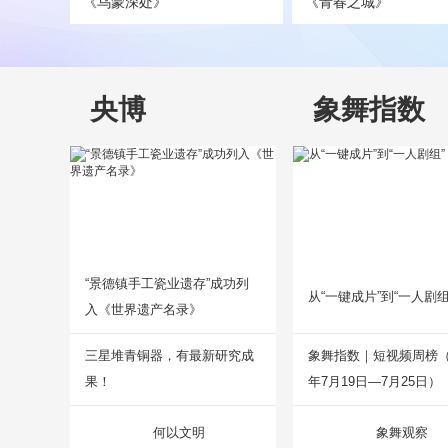
《乌蒙深处》
《青春之城》
央博
象舞指数
“景德镇手工瓷业遗存”成功列
从“一键成片”到“一人剧组
入《世界遗产名录》
三星堆青铜器，有最新研究成
象舞指数｜短视频周榜（2
果！
年7月19日—7月25日）
何以文明
象舞观察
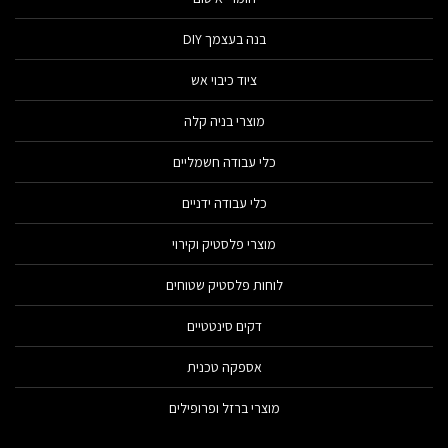
בנה בעצמך DIY
ציוד כיבוי אש
מוצרי בניה קלה
כלי עבודה חשמליים
כלי עבודה ידניים
מוצרי פלסטיק וקירוי
לוחות פלסטיק שטוחים
דקים סינטטיים
אספקה טכנית
מוצרי ברזל ופרופילים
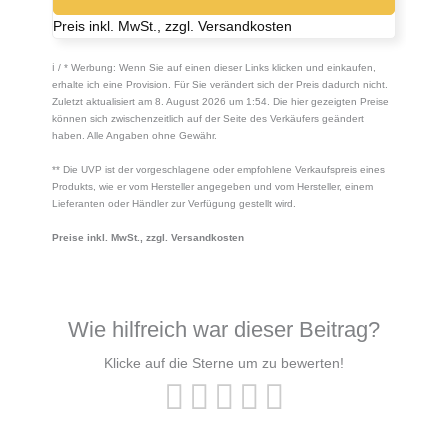
Preis inkl. MwSt., zzgl. Versandkosten
ℹ︎ / * Werbung: Wenn Sie auf einen dieser Links klicken und einkaufen,
erhalte ich eine Provision. Für Sie verändert sich der Preis dadurch nicht.
Zuletzt aktualisiert am 8. August 2026 um 1:54. Die hier gezeigten Preise
können sich zwischenzeitlich auf der Seite des Verkäufers geändert
haben. Alle Angaben ohne Gewähr.
** Die UVP ist der vorgeschlagene oder empfohlene Verkaufspreis eines
Produkts, wie er vom Hersteller angegeben und vom Hersteller, einem
Lieferanten oder Händler zur Verfügung gestellt wird.
Preise inkl. MwSt., zzgl. Versandkosten
Wie hilfreich war dieser Beitrag?
Klicke auf die Sterne um zu bewerten!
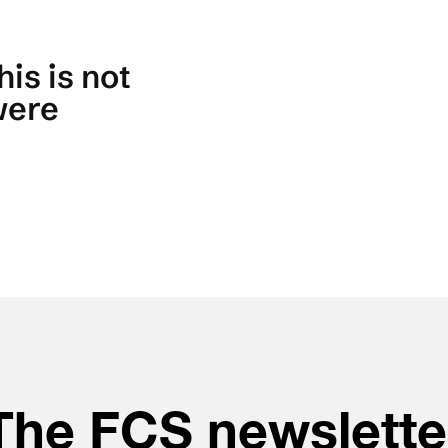
The FCS newslette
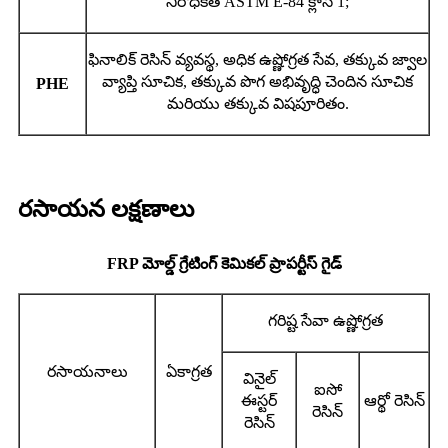
నిరోధకత ASTM E-84 క్లాస్ 1;
ఫినాలిక్ రెసిన్ వ్యవస్థ, అధిక ఉష్ణోగ్రత సేవ, తక్కువ జ్వాల
వ్యాప్తి సూచిక, తక్కువ పొగ అభివృద్ధి చెందిన సూచిక
PHE
మరియు తక్కువ విషపూరితం.
రసాయన లక్షణాలు
FRP మోల్డ్ గ్రేటింగ్ కెమికల్ ప్రాపర్టీస్ గైడ్
గరిష్ట సేవా ఉష్ణోగ్రత
రసాయనాలు
ఏకాగ్రత
వినైల్
ఐసో
ఈస్టర్
ఆర్థో రెసిన్
రెసిన్
రెసిన్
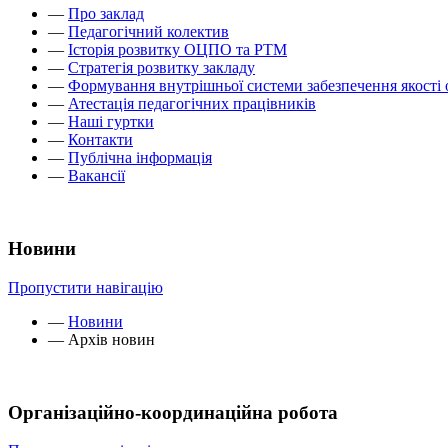
—
Про заклад
—
Педагогічний колектив
—
Історія розвитку ОЦПО та РТМ
—
Стратегія розвитку закладу
—
Формування внутрішньої системи забезпечення якості 
—
Атестація педагогічних працівників
—
Наші гуртки
—
Контакти
—
Публічна інформація
—
Вакансії
Новини
Пропустити навігацію
—
Новини
—
Архів новин
Організаційно-координаційна робота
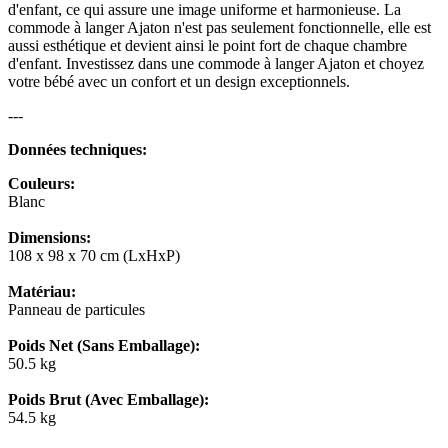
d'enfant, ce qui assure une image uniforme et harmonieuse. La
commode à langer Ajaton n'est pas seulement fonctionnelle, elle est
aussi esthétique et devient ainsi le point fort de chaque chambre
d'enfant. Investissez dans une commode à langer Ajaton et choyez
votre bébé avec un confort et un design exceptionnels.
---
Données techniques:
Couleurs:
Blanc
Dimensions:
108 x 98 x 70 cm (LxHxP)
Matériau:
Panneau de particules
Poids Net (Sans Emballage):
50.5 kg
Poids Brut (Avec Emballage):
54.5 kg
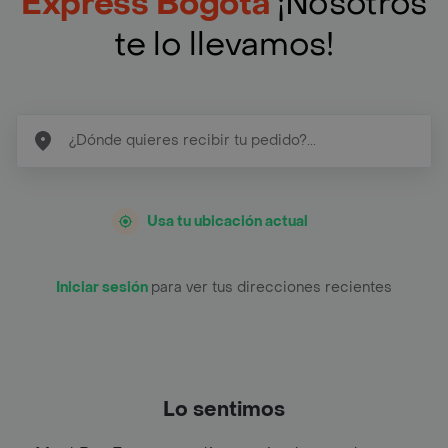
Express Bogotá
¡Nosotros
te lo llevamos!
Usa tu ubicación actual
Iniciar sesión
para ver tus direcciones recientes
Lo sentimos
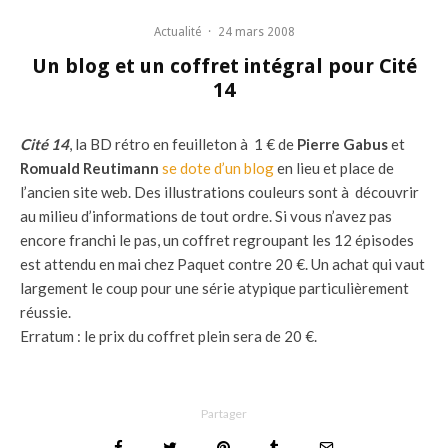
Actualité
·
24 mars 2008
Un blog et un coffret intégral pour Cité
14
Cité 14
, la BD rétro en feuilleton à 1 € de
Pierre Gabus
et
Romuald Reutimann
se dote d’un blog
en lieu et place de
l’ancien site web. Des illustrations couleurs sont à découvrir
au milieu d’informations de tout ordre. Si vous n’avez pas
encore franchi le pas, un coffret regroupant les 12 épisodes
est attendu en mai chez Paquet contre 20 €. Un achat qui vaut
largement le coup pour une série atypique particulièrement
réussie.
Erratum : le prix du coffret plein sera de 20 €.
Partager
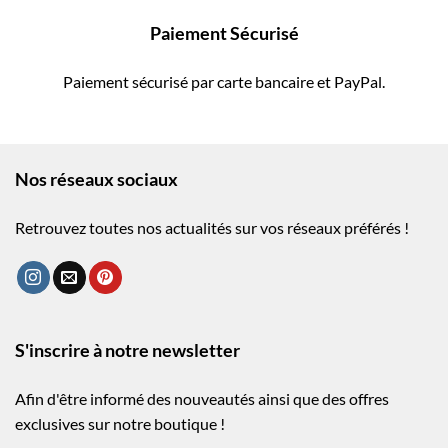
Paiement Sécurisé
Paiement sécurisé par carte bancaire et PayPal.
Nos réseaux sociaux
Retrouvez toutes nos actualités sur vos réseaux préférés !
S'inscrire à notre newsletter
Afin d'être informé des nouveautés ainsi que des offres
exclusives sur notre boutique !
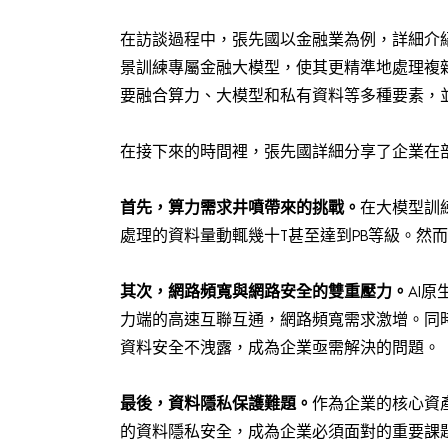
在訪談過程中，張先國以金融業為例，詳細介
景訓練專屬金融大模型，使其更精準地處理複
要融合算力、大模型和私有資料等多種要素，
在接下來的時間裡，張先國詳細分享了企業在
首先，算力需求井噴帶來的挑戰。
在大模型訓
處理的資料量動輒幾十T甚至達到PB等級。然
其次，網路頻寬與網路安全的雙重壓力。
AI
力端的高速互聯互通，網路頻寬需求激增。同
資料安全不洩露，成為企業亟需解決的問題。
最後，資料隱私保護難題。
作為企業的核心資
的資料隱私安全，成為企業必須面對的重要課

REQUIRED WORK: Your answer should contain only the lines from the beginning of the listing above through the line with "రసాయన లక్షణాలు", copied exactly and without the pictures.

ANSWER TO THIS TASK:
《乌蒙深处》
《青春之城》
央博
象舞指数
“景德镇手工瓷业遗存”成功列
从“一键成片”到“一人剧组
入《世界遗产名录》
三星堆青铜器，有最新研究成
象舞指数｜短视频周榜（2
果！
年7月19日—7月25日）
何以文明
象舞观察
בנה בעצמך DIY
ציוד כיבוי אש
מוצרי בניה קלה
כלי עבודה חשמליים
כלי עבודה ידניים
מוצרי פלסטיק וקירוי
לוחות פלסטיק שטוחים
דקים סינטטיים
אספקה טכנית
מוצרי ברזל ופרופילים
Preis inkl. MwSt., zzgl. Versandkosten
ℹ︎ / * Werbung: Wenn Sie auf einen dieser Links klicken und einkaufen,
erhalte ich eine Provision. Für Sie verändert sich der Preis dadurch nicht.
Zuletzt aktualisiert am 8. August 2026 um 1:54. Die hier gezeigten Preise
können sich zwischenzeitlich auf der Seite des Verkäufers geändert
haben. Alle Angaben ohne Gewähr.
** Die UVP ist der vorgeschlagene oder empfohlene Verkaufspreis eines
Produkts, wie er vom Hersteller angegeben und vom Hersteller, einem
Lieferanten oder Händler zur Verfügung gestellt wird.
Preise inkl. MwSt., zzgl. Versandkosten
Wie hilfreich war dieser Beitrag?
Klicke auf die Sterne um zu bewerten!
The FCS newslette
నిరోధకత ASTM E-84 క్లాస్ 1;
ఫినాలిక్ రెసిన్ వ్యవస్థ, అధిక ఉష్ణోగ్రత సేవ, తక్కువ జ్వాల
వ్యాప్తి సూచిక, తక్కువ పొగ అభివృద్ధి చెందిన సూచిక
PHE
మరియు తక్కువ విషపూరితం.
రసాయన లక్షణాలు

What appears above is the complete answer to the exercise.